His older brother, one of Miami's most notorious drug dealers, introduced the then 15-year-old Cobb to cocaine and crime. Cobb remembers his brother's cohorts were in cahoots with corrupt police officers and judges. "We used to get high together."

Despite the unlikelihood of his arrest, someone—"Maybe God," Cobb says with a laugh—finally tipped off an honest officer. Cobb landed behind bars at Miami County Jail on charges of selling drugs to students near school property. It wasn't long, he says, before he contracted a typical case of "jailhouse religion."

"I told God, 'If you get me out of here, I'll dedicate my life to you.' Of course I knew I'd go back to the only thing I knew -- I could make $70,000 a night selling drugs. Why would I go out and look for a job?"

He didn't. Cobb violated parole and went back to sniffing his typical $500 of cocaine a day. Three months later, he found himself back in prison.

"Jail isn't a deterrent," Cobb says. "But Jesus is."

While serving time at Gainesville Correctional Institute, Cobb remembers a fellow inmate convinced him to check out a Sabbath worship service offered by a Seventh-day Adventist prison ministries group.

"I told him, 'Church on Saturday? Are you out of your mind?'"

Still, Cobb says the services eventually impressed him to accept Christ. "It was no sudden bright light shining moment, like you hear some people say. I just felt filled with peace and calm and joy."

Cobb describes the transformation as a choice, one he encourages Shelter in the Storm residents to make for themselves. "If you're not ready for Jesus to change your life, you're wasting your time here," Cobb says. "A lot of these guys want to get off the streets, but they can't get jobs. If you don't put them to work, they're going to go right back to the only thing they know."

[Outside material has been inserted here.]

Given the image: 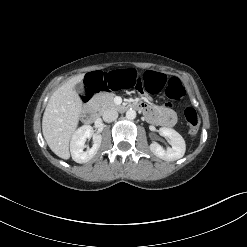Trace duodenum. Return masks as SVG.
I'll list each match as a JSON object with an SVG mask.
<instances>
[{"label":"duodenum","instance_id":"1","mask_svg":"<svg viewBox=\"0 0 247 247\" xmlns=\"http://www.w3.org/2000/svg\"><path fill=\"white\" fill-rule=\"evenodd\" d=\"M131 108L137 110H143V106L140 103H133ZM98 118V111L95 105L89 104L86 106L83 112V120L87 123H92Z\"/></svg>","mask_w":247,"mask_h":247}]
</instances>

"This isn't a place where you come and just lay around doing nothing," says Jeffery Hunter, a former resident who now helps manage a local McDonald's restaurant. "You have to come with your mind made up to change."

The men at Shelter in the Storm are not pressured to become Adventists, but what they learn during daily devotions often makes an impression. Cobb says after six months at the house, one resident became an Adventist and took over teaching Sabbath school at the local church. Another, a 55-year-old blues singer, reconnected with his estranged wife after three months at Shelter in the Storm. "The whole family is going to church now."

During their year at Shelter in the Storm, Cobb connects each former felon with a local realtor, car salesman and potential employer so that when they leave, they'll have housing, transportation and employment.

Cobb admits the guys are getting a "pretty good deal," but says because they help out around the house, he won't be raising the rent or cutting back on services -- "Some of those guys can cook, man!" he says with a laugh.

Still, Hunter says, transitioning back into society isn't easy. "I let the new guys know what they're up against. These guys have battled drugs and crime for years and have left a lot of hurting people behind. I tell them, 'Don't come out expecting open arms. You're gonna have to work really hard to earn back trust and love, but it's possible.' It's all about giving them hope."

A few months ago, Cobb opened a second transition house, this one in Ocala, about 40 miles south of Gainesville. "Man, I'm having fun," he says. "I'm gonna do this until Jesus comes."